• To do: Return only the lines below starting at the line containing "stomach flu, you" and ending at the line containing "PMAS Air Intake System 18+ Mustang 5.0 – Tune", both included, exactly as they are and with no pictures.

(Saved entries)
-------
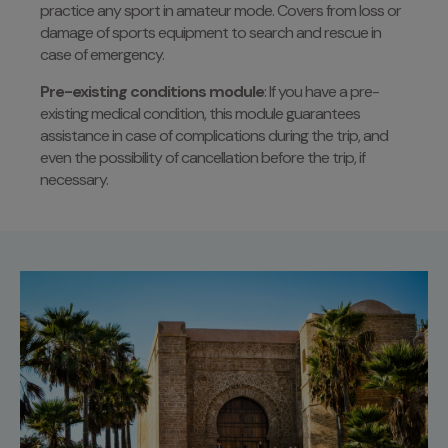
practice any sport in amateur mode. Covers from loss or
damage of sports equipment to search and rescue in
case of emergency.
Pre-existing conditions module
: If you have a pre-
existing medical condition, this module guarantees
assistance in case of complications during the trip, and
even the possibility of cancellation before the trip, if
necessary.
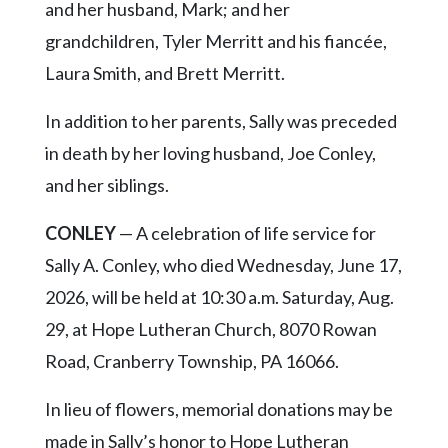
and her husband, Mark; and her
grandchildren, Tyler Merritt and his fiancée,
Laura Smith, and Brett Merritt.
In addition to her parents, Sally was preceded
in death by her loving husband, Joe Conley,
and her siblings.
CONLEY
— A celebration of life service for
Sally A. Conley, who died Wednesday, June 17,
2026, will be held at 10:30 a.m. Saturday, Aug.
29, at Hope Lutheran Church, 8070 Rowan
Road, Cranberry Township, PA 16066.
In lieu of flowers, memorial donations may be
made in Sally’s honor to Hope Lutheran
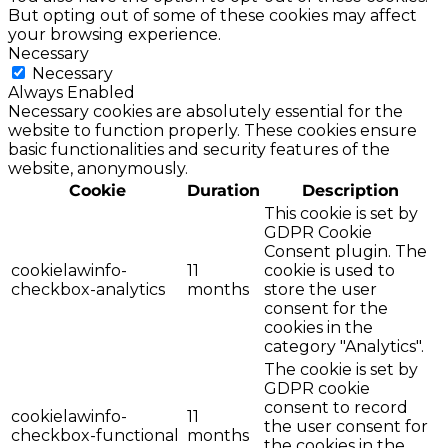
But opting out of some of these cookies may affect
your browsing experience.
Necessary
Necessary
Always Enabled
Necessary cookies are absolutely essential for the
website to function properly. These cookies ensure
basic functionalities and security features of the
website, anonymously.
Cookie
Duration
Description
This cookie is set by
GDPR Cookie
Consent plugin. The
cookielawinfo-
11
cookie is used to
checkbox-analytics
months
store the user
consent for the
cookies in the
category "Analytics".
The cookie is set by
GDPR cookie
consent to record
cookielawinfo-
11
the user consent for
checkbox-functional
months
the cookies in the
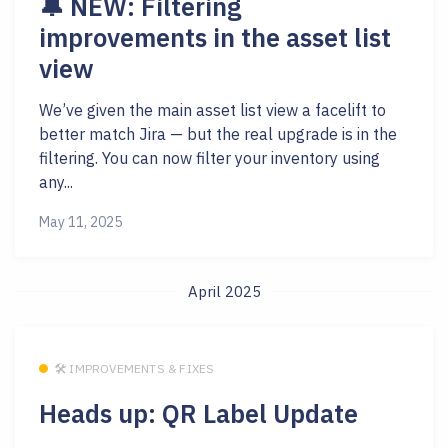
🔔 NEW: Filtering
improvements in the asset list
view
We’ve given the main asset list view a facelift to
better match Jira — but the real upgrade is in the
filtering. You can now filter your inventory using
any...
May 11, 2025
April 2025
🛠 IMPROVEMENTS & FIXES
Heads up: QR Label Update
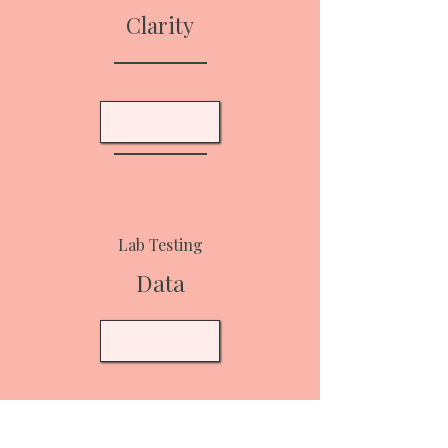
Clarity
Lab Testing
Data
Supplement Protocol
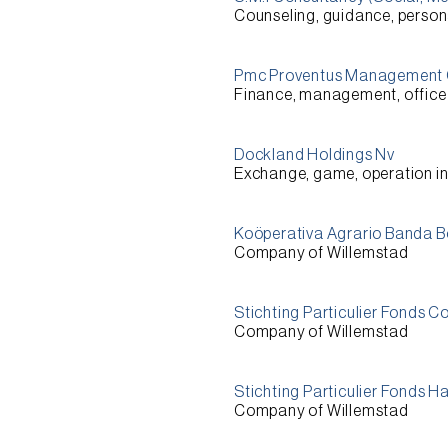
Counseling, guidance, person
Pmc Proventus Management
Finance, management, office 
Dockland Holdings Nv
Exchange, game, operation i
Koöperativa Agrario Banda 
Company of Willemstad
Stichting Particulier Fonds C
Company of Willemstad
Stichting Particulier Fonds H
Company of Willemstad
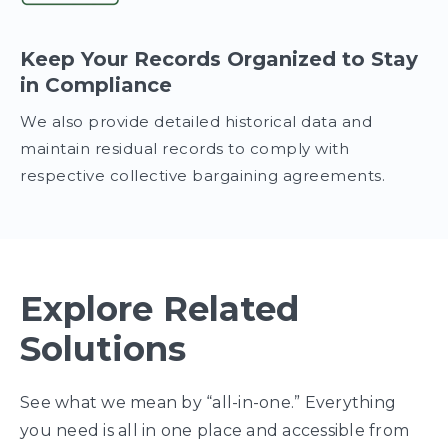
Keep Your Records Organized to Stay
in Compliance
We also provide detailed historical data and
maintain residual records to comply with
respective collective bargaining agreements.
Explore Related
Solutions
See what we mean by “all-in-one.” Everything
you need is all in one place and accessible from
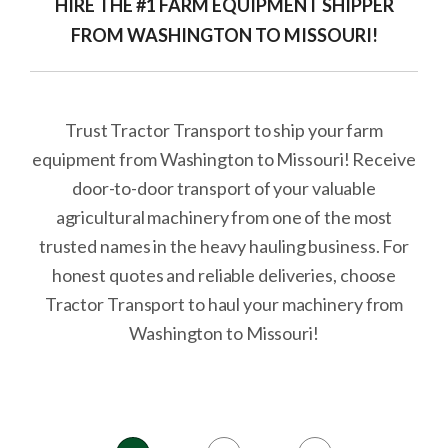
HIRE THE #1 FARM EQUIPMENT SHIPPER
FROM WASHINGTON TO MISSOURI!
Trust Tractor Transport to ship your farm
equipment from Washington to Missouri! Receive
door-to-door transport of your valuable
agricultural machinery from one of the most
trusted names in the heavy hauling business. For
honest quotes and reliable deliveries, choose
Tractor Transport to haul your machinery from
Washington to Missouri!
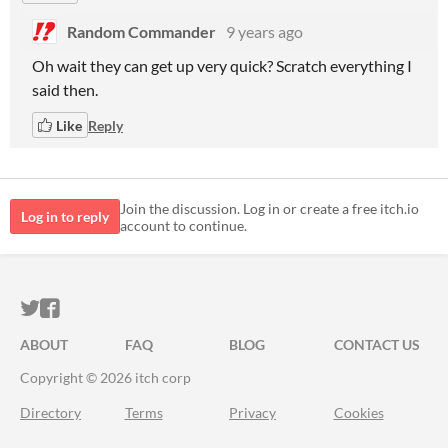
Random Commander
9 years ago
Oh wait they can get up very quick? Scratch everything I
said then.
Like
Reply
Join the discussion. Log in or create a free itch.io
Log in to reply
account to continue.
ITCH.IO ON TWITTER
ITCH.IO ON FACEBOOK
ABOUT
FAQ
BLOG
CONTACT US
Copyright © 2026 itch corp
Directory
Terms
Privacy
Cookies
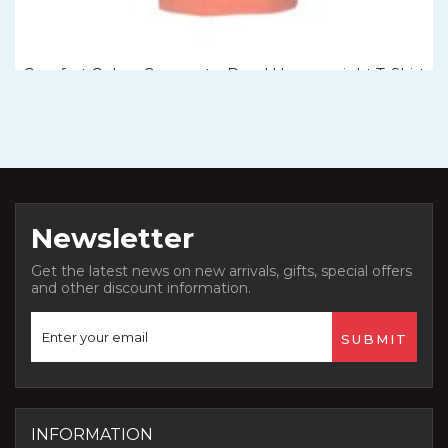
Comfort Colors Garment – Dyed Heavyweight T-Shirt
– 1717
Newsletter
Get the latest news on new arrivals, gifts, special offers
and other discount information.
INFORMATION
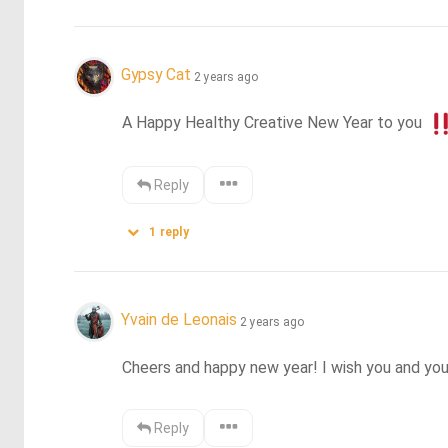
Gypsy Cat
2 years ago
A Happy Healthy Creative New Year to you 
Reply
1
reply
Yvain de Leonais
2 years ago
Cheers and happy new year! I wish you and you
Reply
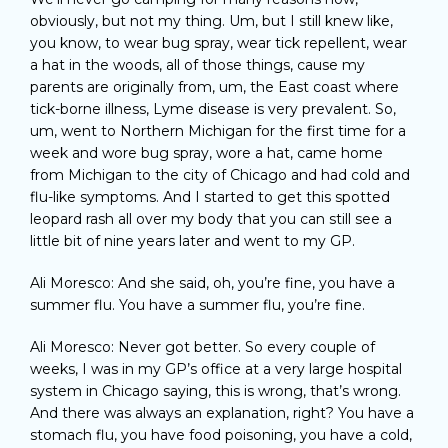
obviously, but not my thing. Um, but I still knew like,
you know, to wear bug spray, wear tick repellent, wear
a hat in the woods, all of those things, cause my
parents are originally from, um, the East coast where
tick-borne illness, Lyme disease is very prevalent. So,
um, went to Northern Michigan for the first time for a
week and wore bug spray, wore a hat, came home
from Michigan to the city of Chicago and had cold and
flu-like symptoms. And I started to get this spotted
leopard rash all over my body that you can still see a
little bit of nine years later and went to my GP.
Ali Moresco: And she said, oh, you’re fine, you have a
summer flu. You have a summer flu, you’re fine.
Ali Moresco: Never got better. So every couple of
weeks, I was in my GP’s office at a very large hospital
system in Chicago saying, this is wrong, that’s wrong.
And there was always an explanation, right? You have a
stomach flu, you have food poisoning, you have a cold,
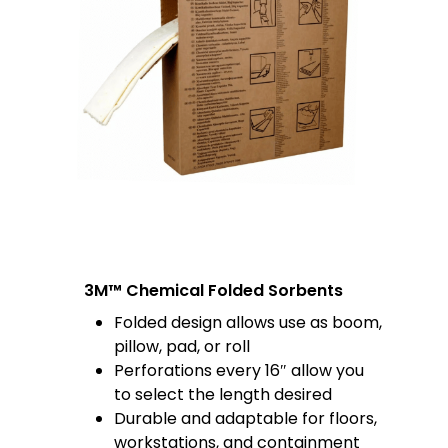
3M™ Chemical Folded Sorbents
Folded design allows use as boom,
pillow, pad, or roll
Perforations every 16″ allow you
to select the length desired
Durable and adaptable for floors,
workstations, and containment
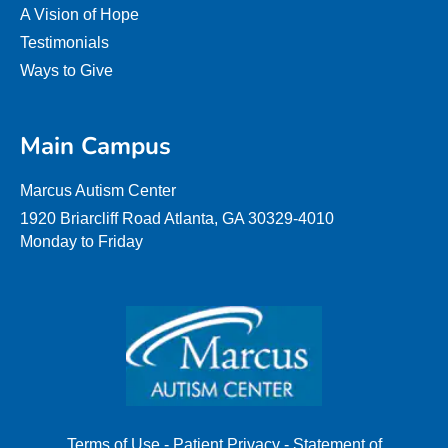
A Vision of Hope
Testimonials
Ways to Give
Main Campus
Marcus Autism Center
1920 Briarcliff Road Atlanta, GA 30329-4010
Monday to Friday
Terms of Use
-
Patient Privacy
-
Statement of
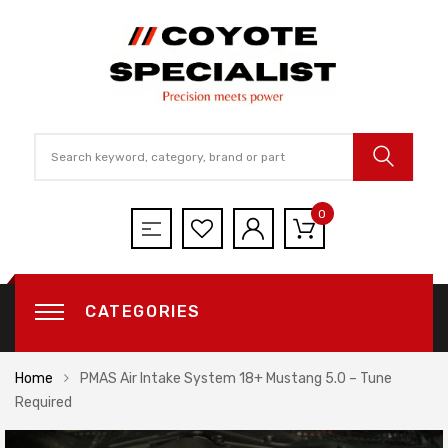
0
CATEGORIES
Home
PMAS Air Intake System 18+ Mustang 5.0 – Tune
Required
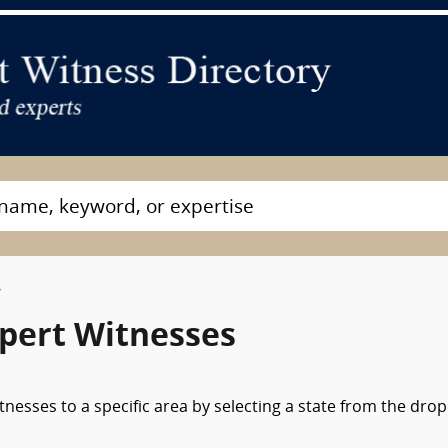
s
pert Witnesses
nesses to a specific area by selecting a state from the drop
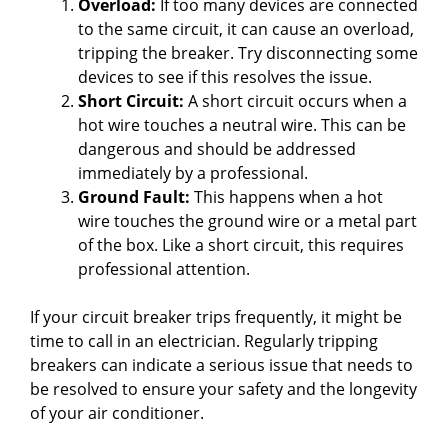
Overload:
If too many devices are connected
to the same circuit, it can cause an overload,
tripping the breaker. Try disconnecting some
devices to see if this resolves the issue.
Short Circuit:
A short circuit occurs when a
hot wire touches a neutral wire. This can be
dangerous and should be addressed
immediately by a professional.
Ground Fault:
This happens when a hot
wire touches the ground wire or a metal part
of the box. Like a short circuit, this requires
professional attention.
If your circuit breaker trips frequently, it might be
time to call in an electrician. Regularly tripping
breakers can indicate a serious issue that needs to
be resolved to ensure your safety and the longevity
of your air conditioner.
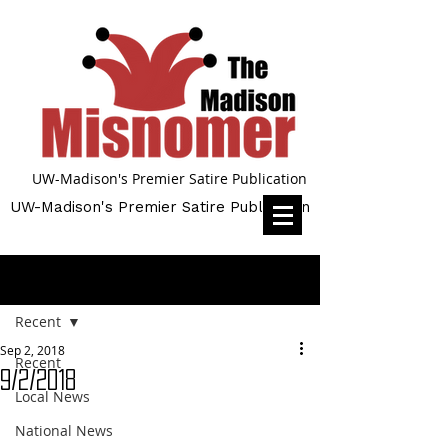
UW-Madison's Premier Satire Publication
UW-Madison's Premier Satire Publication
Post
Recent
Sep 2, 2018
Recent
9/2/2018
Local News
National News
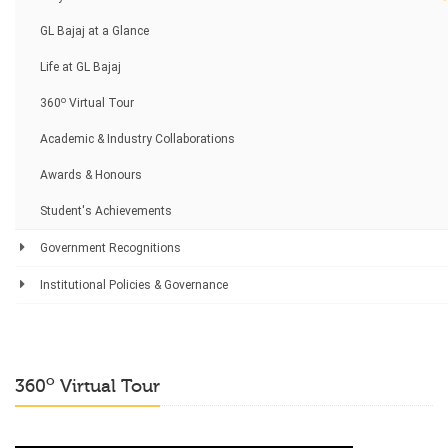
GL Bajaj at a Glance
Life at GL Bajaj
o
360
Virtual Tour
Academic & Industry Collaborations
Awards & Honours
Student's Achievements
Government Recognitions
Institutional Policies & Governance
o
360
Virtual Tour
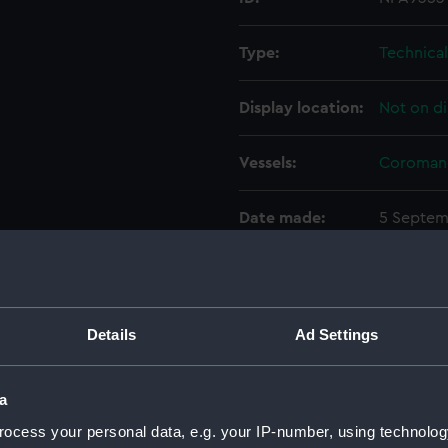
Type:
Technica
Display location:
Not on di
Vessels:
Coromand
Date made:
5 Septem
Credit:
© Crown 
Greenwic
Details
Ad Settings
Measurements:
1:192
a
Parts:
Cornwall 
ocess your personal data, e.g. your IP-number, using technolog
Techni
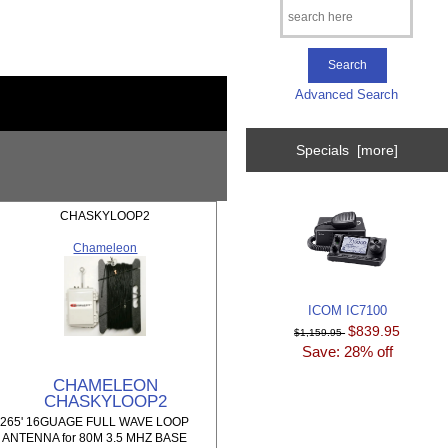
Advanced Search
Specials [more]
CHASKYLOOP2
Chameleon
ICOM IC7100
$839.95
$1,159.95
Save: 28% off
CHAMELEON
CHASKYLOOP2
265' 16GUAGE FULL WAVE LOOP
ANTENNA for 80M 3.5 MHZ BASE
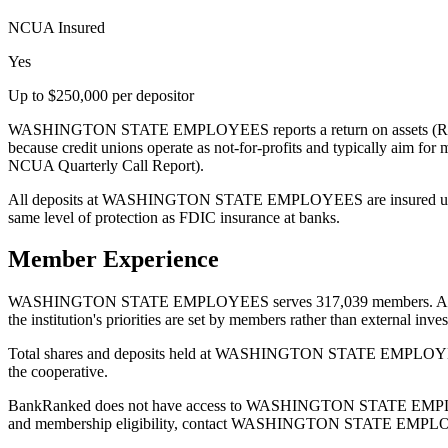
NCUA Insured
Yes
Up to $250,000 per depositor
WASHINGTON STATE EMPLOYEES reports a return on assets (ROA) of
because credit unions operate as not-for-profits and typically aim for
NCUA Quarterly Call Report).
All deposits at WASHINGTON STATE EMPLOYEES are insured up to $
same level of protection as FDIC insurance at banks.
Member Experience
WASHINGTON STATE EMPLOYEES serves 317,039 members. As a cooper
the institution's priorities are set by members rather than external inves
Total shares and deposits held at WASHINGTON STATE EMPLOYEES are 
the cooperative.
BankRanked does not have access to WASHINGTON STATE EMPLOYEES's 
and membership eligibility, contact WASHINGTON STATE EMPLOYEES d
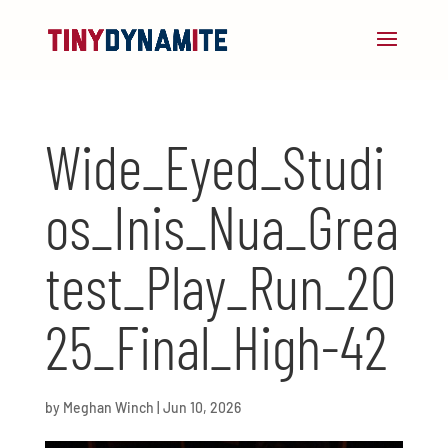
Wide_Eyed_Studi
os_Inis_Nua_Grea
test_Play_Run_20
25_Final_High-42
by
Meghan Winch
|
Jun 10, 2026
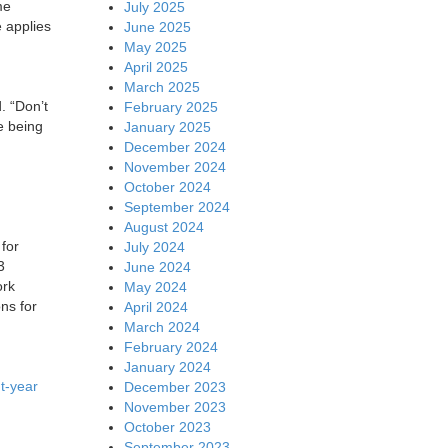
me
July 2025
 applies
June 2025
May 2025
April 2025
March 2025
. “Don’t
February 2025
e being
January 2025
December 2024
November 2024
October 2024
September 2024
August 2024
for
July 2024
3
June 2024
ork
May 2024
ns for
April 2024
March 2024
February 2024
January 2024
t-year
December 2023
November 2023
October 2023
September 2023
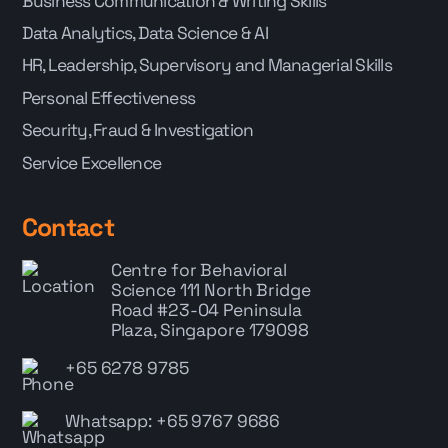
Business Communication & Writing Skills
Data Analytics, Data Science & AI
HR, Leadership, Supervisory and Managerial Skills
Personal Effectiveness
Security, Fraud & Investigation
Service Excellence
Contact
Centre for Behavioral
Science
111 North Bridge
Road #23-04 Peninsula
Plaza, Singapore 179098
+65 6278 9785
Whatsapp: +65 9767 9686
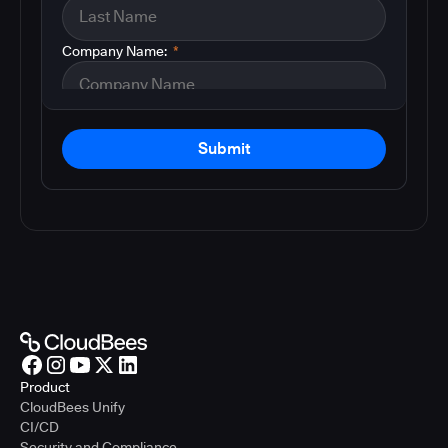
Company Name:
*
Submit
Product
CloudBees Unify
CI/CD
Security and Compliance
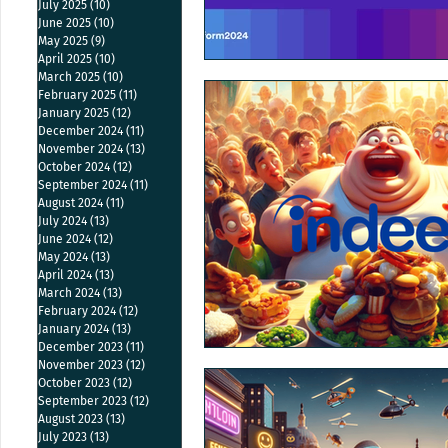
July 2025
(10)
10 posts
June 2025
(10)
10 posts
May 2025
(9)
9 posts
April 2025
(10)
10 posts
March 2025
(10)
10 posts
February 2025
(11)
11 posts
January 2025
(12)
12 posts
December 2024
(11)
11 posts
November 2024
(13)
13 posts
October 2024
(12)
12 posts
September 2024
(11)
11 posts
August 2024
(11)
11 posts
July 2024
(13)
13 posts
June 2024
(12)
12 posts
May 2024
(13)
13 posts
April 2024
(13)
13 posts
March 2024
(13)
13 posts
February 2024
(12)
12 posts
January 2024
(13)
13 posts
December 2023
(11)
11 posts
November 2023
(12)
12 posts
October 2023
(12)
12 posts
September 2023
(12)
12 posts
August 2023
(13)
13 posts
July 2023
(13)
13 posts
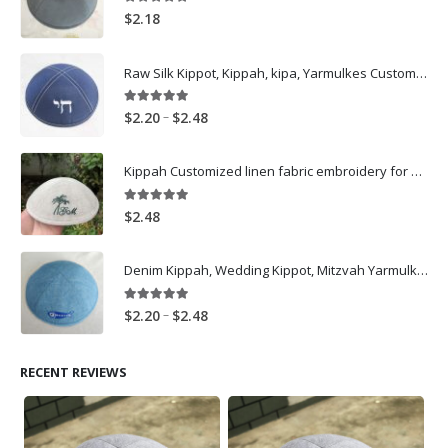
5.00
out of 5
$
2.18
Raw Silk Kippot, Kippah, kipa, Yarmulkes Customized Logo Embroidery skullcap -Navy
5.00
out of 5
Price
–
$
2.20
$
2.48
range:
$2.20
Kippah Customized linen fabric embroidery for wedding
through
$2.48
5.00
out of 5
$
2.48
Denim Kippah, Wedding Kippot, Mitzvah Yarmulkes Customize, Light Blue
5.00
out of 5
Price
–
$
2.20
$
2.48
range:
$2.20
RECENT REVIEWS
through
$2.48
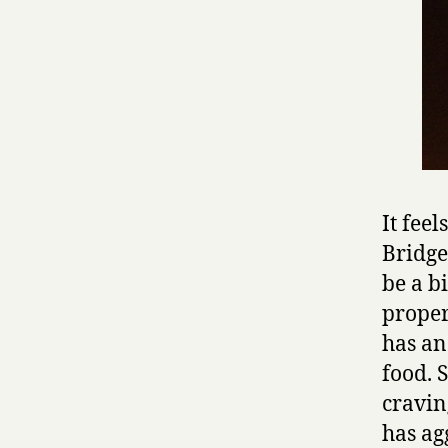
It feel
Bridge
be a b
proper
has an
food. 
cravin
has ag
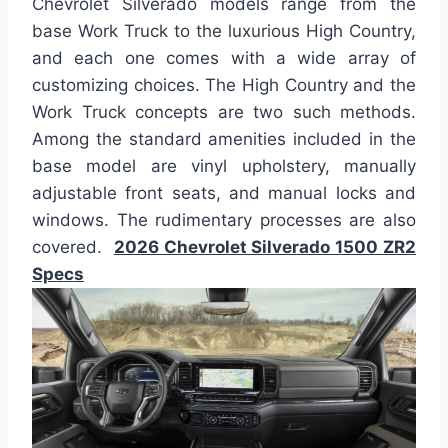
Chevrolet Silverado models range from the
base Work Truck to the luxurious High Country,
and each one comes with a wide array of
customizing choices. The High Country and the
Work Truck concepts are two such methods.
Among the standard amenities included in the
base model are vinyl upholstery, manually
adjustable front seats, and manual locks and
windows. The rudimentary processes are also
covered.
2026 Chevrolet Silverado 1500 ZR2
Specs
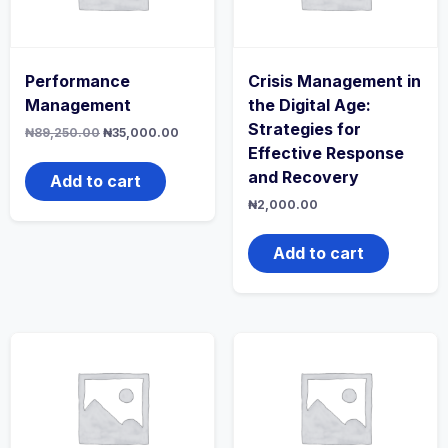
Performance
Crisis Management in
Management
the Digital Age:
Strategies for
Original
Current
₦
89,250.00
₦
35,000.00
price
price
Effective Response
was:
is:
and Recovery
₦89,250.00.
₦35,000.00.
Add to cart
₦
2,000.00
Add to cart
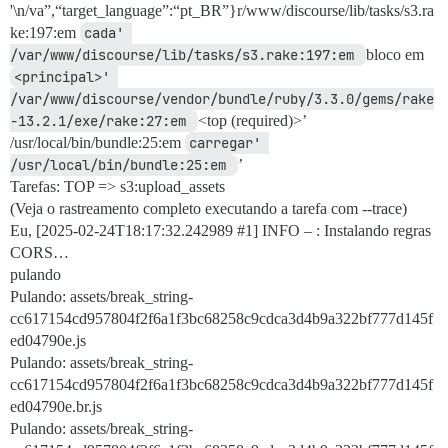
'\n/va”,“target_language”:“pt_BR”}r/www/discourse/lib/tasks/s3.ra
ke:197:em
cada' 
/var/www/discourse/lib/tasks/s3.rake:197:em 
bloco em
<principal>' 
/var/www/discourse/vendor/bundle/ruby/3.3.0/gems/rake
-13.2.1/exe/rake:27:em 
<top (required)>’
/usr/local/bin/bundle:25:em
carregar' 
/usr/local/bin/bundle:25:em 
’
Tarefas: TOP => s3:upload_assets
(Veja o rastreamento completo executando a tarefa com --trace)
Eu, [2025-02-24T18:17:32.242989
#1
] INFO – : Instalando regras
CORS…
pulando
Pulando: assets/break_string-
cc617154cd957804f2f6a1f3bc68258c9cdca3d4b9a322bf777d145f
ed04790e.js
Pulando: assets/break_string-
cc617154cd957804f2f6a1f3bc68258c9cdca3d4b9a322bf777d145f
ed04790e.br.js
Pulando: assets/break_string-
-------
• Response box:
stomach flu, you have food poisoning, you have a cold,
3M™ Chemical Folded Sorbents
Folded design allows use as boom,
pillow, pad, or roll
Perforations every 16″ allow you
to select the length desired
Durable and adaptable for floors,
workstations, and containment
A Vision of Hope
Testimonials
Ways to Give
Main Campus
Marcus Autism Center
1920 Briarcliff Road Atlanta, GA 30329-4010
Monday to Friday
Terms of Use
-
Patient Privacy
-
Statement of
0
CATEGORIES
Home
PMAS Air Intake System 18+ Mustang 5.0 – Tune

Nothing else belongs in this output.